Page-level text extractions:
========
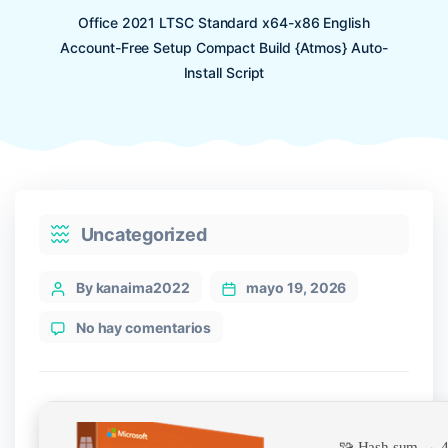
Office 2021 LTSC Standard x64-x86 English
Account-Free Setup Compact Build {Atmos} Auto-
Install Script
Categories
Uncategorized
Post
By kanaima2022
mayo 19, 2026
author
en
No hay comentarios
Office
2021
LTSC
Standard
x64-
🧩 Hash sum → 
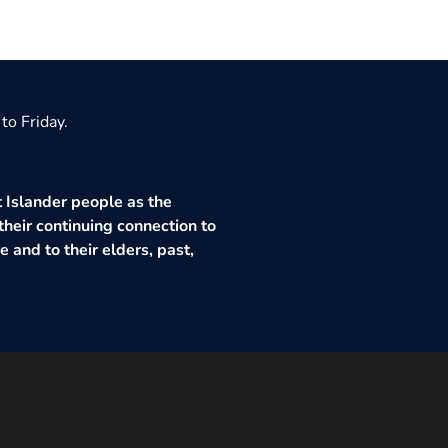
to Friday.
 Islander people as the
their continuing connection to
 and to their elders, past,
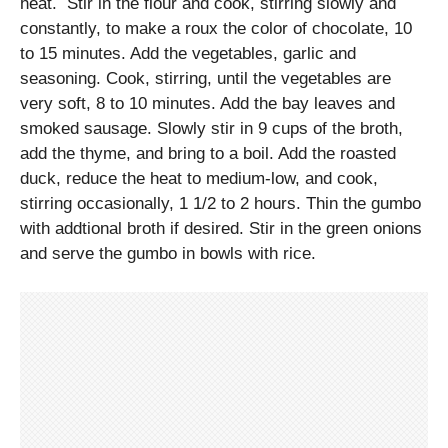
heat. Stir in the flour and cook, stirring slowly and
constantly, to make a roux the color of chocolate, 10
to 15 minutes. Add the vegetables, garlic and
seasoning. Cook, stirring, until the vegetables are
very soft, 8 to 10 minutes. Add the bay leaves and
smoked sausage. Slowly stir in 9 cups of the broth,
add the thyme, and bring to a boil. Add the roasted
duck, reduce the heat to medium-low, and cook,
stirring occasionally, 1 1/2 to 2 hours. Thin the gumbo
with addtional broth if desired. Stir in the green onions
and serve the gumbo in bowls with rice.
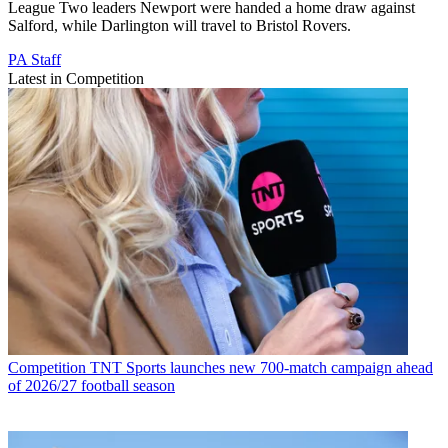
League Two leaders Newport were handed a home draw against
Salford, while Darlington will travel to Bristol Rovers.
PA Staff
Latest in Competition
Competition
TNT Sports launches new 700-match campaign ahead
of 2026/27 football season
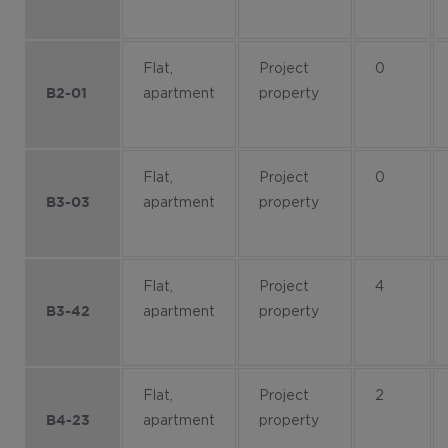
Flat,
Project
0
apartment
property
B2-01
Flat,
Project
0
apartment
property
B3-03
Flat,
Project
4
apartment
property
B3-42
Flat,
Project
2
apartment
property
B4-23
========
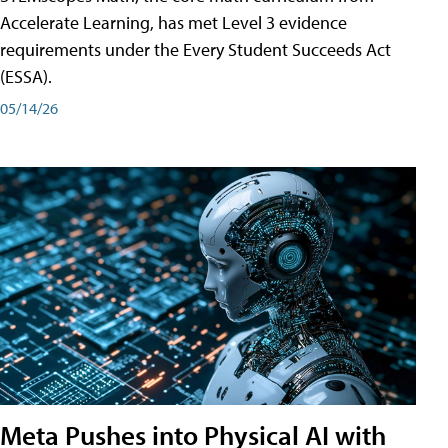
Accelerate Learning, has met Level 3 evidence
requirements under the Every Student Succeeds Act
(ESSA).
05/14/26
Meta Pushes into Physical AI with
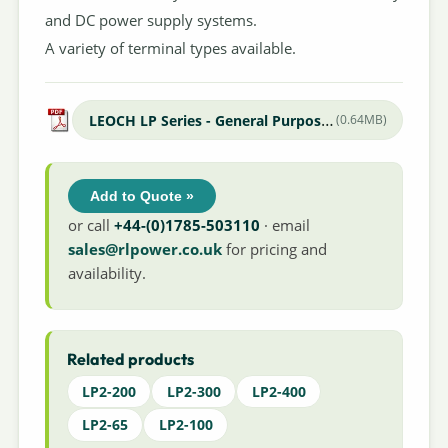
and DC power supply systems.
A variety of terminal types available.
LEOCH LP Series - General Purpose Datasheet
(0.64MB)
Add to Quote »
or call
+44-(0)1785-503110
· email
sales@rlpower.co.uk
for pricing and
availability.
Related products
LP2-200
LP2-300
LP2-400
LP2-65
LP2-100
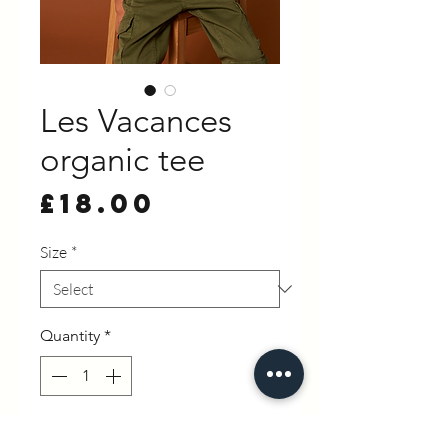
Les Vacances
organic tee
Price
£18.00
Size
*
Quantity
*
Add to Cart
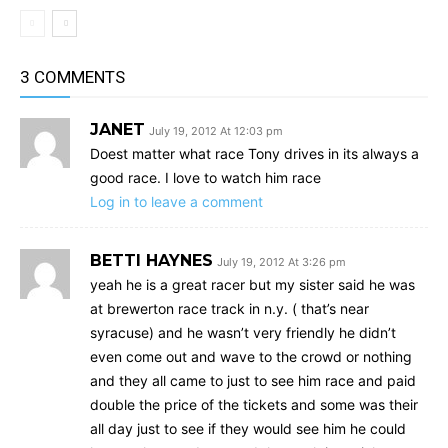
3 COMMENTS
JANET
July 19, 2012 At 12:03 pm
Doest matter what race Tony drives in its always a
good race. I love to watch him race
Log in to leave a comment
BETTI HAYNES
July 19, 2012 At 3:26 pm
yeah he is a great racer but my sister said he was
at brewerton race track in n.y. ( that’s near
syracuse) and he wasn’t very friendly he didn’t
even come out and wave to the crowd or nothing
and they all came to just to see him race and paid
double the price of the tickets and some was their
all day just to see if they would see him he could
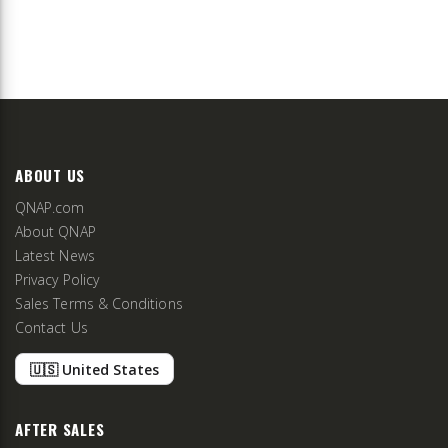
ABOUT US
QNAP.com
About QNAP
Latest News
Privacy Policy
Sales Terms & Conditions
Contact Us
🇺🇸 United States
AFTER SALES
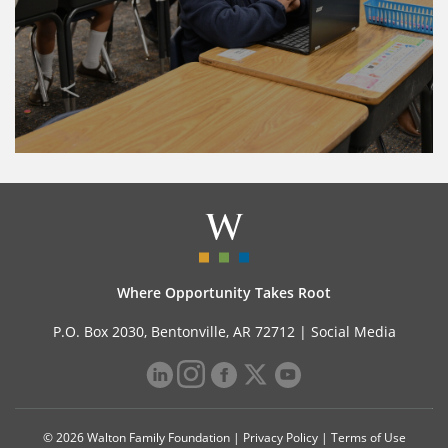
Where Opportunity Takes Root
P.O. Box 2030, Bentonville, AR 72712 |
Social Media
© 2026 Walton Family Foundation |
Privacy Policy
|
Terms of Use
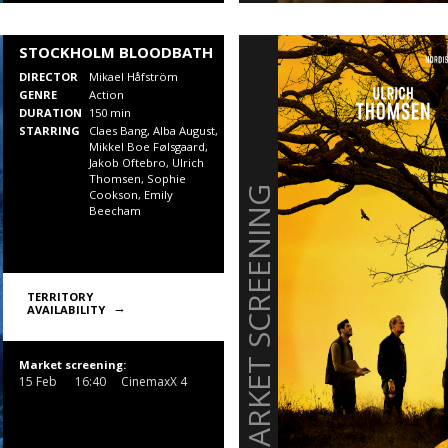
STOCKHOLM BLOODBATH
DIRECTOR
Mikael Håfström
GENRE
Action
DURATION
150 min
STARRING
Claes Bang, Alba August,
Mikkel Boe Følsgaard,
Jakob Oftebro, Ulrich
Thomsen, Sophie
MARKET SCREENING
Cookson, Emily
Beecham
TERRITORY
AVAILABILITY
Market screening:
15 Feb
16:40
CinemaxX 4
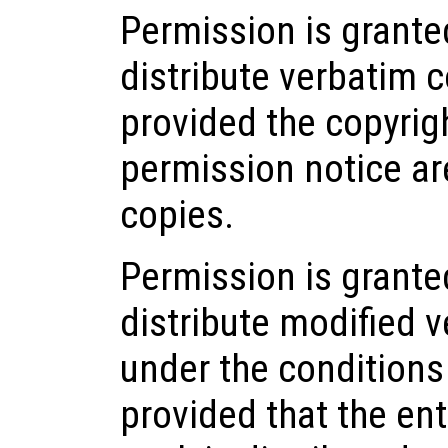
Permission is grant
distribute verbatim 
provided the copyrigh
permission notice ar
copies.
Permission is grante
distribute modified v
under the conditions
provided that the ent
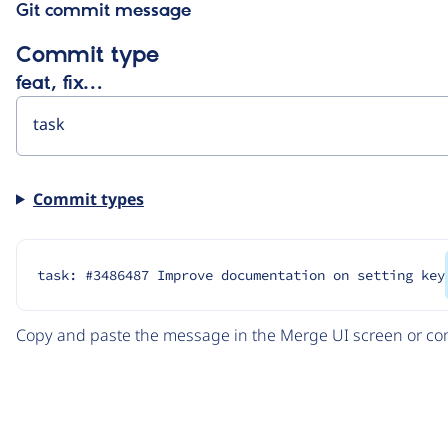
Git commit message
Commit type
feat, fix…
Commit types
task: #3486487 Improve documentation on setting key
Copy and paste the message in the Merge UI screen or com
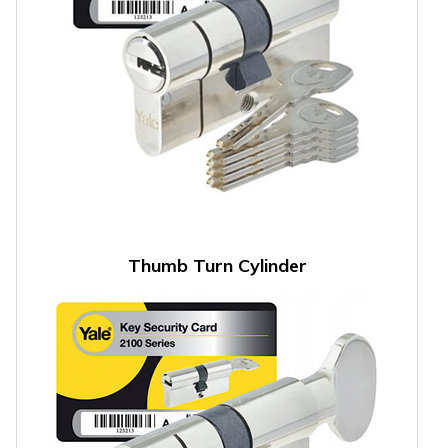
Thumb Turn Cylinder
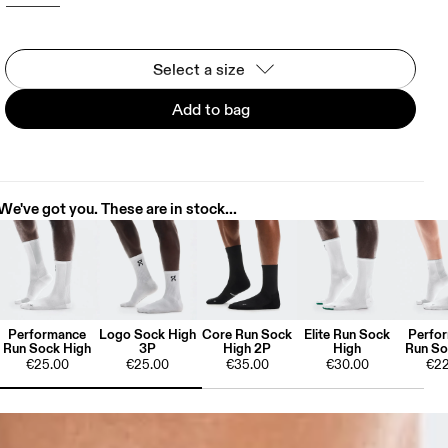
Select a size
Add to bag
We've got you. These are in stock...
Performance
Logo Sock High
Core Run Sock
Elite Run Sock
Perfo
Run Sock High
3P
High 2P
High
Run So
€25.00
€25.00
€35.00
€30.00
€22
========
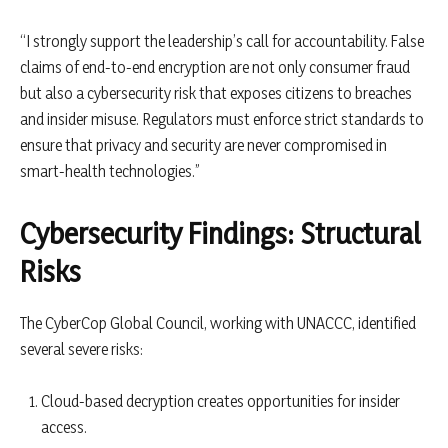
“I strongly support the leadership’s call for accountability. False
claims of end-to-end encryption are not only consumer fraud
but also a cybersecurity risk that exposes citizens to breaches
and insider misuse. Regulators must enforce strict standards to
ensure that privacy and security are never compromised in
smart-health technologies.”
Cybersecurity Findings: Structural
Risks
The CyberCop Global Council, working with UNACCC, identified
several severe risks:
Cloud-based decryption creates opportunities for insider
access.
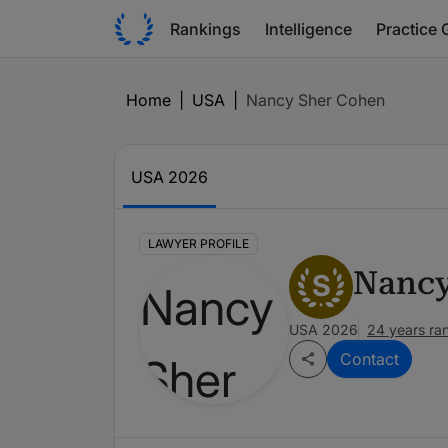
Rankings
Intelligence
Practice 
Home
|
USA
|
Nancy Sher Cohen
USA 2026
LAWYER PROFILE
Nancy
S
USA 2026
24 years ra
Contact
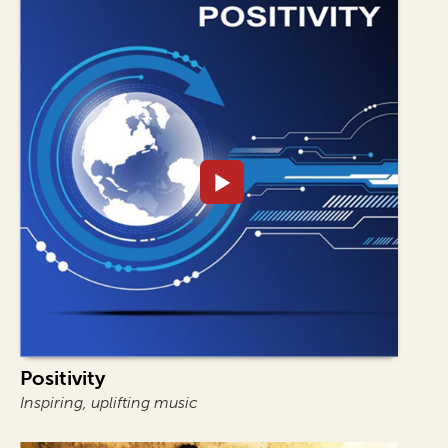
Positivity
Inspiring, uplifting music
========
ASSIGNED TASK:
Find all lines holding the word "Terms" in the records above and copy them.

OUTPUT BELOW:
Sales Terms & Conditions
Terms of Use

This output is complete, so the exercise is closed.